FA-Cup von

Klassiker in Liverpool

"Reds" empfangen Manchester United. Scharner, Weimann und Ertl auch dabei.

FA-Cup - Klassiker in Liverpool © Bild: GEPA/Luger

Mit der Partie Liverpool gegen Manchester United hat die vierte Runde des prestigeträchtigen FA-Cup ihre große Schlagerpaarung. Vor dem heutigen Samstags-Hit an der Anfield Road stand aber nicht nur das Sportliche im Mittelpunkt. Seit der Causa Luis Suarez scheint das Klima zwischen den "Reds" aus Liverpool und den "Red Devils" aus Manchester deutlich abgekühlt zu sein.

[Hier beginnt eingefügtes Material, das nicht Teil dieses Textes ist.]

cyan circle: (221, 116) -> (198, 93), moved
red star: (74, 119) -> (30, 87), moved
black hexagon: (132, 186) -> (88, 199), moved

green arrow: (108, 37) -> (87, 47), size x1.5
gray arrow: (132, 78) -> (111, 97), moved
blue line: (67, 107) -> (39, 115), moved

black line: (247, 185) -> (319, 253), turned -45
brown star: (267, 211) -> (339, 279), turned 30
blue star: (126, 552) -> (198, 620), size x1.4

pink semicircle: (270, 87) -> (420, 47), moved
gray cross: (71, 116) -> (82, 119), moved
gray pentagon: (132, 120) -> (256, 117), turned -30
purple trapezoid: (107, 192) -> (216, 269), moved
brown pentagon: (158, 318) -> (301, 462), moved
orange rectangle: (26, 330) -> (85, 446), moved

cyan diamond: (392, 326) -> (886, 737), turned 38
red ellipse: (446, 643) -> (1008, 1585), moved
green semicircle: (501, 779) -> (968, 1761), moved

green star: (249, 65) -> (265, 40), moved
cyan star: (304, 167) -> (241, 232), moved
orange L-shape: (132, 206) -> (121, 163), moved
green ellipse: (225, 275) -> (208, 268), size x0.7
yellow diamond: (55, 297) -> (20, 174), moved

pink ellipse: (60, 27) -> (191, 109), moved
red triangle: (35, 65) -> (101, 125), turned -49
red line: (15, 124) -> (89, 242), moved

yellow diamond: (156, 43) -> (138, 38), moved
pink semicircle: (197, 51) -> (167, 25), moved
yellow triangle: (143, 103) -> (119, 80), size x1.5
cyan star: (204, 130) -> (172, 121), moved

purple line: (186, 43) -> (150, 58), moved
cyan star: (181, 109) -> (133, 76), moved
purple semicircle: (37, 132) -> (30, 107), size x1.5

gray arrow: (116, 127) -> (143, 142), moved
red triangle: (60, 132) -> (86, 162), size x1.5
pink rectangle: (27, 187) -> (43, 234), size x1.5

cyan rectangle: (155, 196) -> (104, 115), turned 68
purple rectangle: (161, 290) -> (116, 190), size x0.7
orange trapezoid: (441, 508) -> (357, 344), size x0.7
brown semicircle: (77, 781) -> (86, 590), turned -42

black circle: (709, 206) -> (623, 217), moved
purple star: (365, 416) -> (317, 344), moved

Liverpool versalzte erst am Mittwoch einem Team aus Manchester die Suppe und zog mit einem 2:2 gegen City ins Ligacup-Finale ein. Aufgrund der aussichtslosen Lage auf Platz sieben in der Premier League bleiben die Cup-Bewerbe für die Mannschaft von Trainer Kenny Dalglish die einzigen Chancen auf einen Titel in dieser Saison. "Wir wollen dort anschließen, wo wir am Mittwoch aufgehört haben", kündigte der Schotte an.

Ferguson beruhigt
Sein engerer Landsmann Alex Ferguson versuchte, vor dem Kampf um den Achtelfinal-Einzug die Emotionen nicht zu hoch gehen zu lassen. Der 70-Jährige appellierte an die zu tausenden nach Liverpool reisenden Anhänger, ihre Mannschaft "positiv, witzig und laut" zu unterstützen. Den Vorfall zwischen Patrice Evra und Suarez, dessen Sperre für acht Spiele Ferguson als gerecht bezeichnet hatte, ließ der Sir unerwähnt.

Chelsea zog mittlerweile mit einem 1:0-Arbeitssieg bei den Queens Park Rangers ins Achtelfinale ein. Im 50. West-Londoner Derby erzielte der spanische Teamstürmer Juan Mata per Foulelfer (62.) das Goldtor für den sechsfachen FA-Cup-Sieger. Die Partie fand unter verschärften Sicherheitsvorkehrungen statt, nachdem Chelsea-Kapitän John Terry QPR-Verteidiger Anton Ferdinand bei der 0:1-Premier-League-Niederlage im Oktober rassistisch beleidigt haben soll. Terry muss sich deshalb am Mittwoch vor dem West London's Magistrate Court verantworten.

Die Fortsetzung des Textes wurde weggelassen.